Mais alguns dias se passaram. Larital estava apavorada com a quantidade de crimes que ocorriam. De uma forma ou de outra, a pequena cidade culpava Larissa das atrocidades, mas tinha medo de mexer com ela e haver retaliação, como aconteceu com todas que ousaram mexer com seu filho.

Larissa, após os fatos, pensou que o melhor seria não mexer com o filho do Saci e deixá-lo nascer normalmente. Temia retaliação por parte do monstro. Achou melhor não subestimar sua ira.

Como Larissa estava mais forte, em uma noite qualquer seus pais a largaram rapidamente em casa para irem ao supermercado realizar compras, enquanto Alexandre estava no quarto. Larissa estava sozinha em casa, com o coração apertado como sempre, pois sabia que o Saci estava em algum lugar à espreita – ela sabia e sentia sua presença. Ademais, tinham ocorrido barulhos estranhos minutos antes de seus pais saírem de casa e ela sabia que era obra dele.

Encontrava-se sentada no sofá da sala assistindo televisão e comendo pipoca. Sua barriga continuava do mesmo tamanho, mas não se importava mais – e aparentemente nem Alexandre, nem seus pais. Repentinamente, eis que uma pungente dor surge no interior de seu ventre. Era uma dor lacerante, muito mais intensa que as anteriores experimentadas.

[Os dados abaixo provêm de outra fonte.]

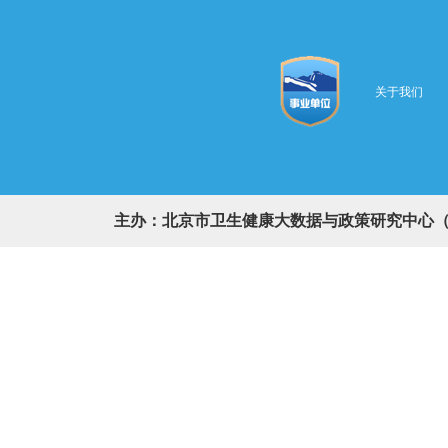
关于我们
主办：北京市卫生健康大数据与政策研究中心（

Larissa soltou a pipoca e a deixou cair e se espalhar pelo chão. Passou a rolar sobre o sofá e a se contorcer e gritar de dor. Percebeu algo mexendo no interior de sua barriga. Postou-se a vê-la. Assustou-se. O pequeno monstrinho que carregava no seu ventre estava de pé e mexia!

A dor se intensificou de tamanho. A pele do seu ventre esticava, enquanto o monstrinho forçava do outro lado. Larissa tentava segurar com as mãos em um último ato desesperado – até porque a dor estava insuportável.

Larissa sentiu uma intensa dor, como se a pele de seu ventre estivesse rasgando. Sangue começou a escorrer do local. “Socorro!”, gritava, para a casa vazia.

A garota cuspiu sangue, que passou a sair de sua boca. Começou a perder consciência, enquanto sua pele era literalmente rasgada ao meio pelo pequenino monstrinho. Este saiu do interior de sua barriga, revelando-se ser uma miniatura de Saci com meio palmo de altura. A visão de Larissa passou a ficar embaçada e viu turvo o pequeno monstro sair de seu ventre, antes de desmaiar e perder a consciência.

Larissa foi encontrada morta com o ventre aberto por sua mãe cerca de vinte ou vinte e cinco minutos depois. O seu bebê havia desaparecido. A Polícia foi chamada e tentou encontrar os responsáveis, mas não obteve êxito. Dias depois, nova surpresa para a Polícia Civil: as seis moças que foram encontradas no interior da Fazenda São Cristóvão desacordadas no dia 31 de outubro e que ainda sobreviviam morreram de igual forma, repentinamente, com o ventre aberto. E pior: de dentro para fora. O caso da morte das sete garotas foi juntado no inquérito que investigava as mortes ocorridas no dia 31 de outubro do ano anterior e somaram mais mistério ao caso.

O que Larital não poderia esperar era que o próximo dia 31 de outubro seria muito pior do que anterior... e se aproximava!